--- WHAT IS BEING ASKED ---
An exact reproduction of the records is required. Images must be left out.

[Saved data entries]
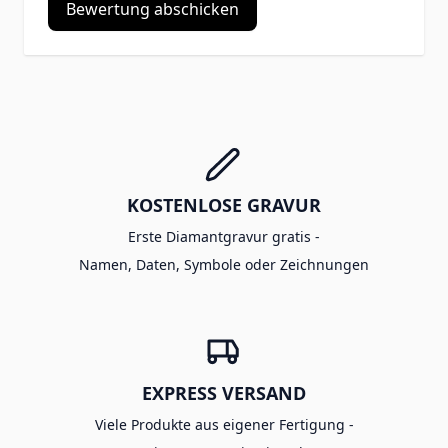
Bewertung abschicken
KOSTENLOSE GRAVUR
Erste Diamantgravur gratis -
Namen, Daten, Symbole oder Zeichnungen
EXPRESS VERSAND
Viele Produkte aus eigener Fertigung -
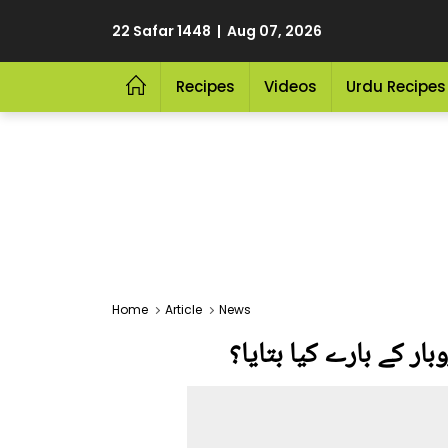
22 Safar 1448 | Aug 07, 2026
Recipes
Videos
Urdu Recipes
Home
Article
News
ار کے بارے کیا بتایا؟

--- RESULT ---
Bewertung abschicken
KOSTENLOSE GRAVUR
Erste Diamantgravur gratis -
Namen, Daten, Symbole oder Zeichnungen
EXPRESS VERSAND
Viele Produkte aus eigener Fertigung -
22 Safar 1448 | Aug 07, 2026
Recipes
Videos
Urdu Recipes
Home
Article
News
ار کے بارے کیا بتایا؟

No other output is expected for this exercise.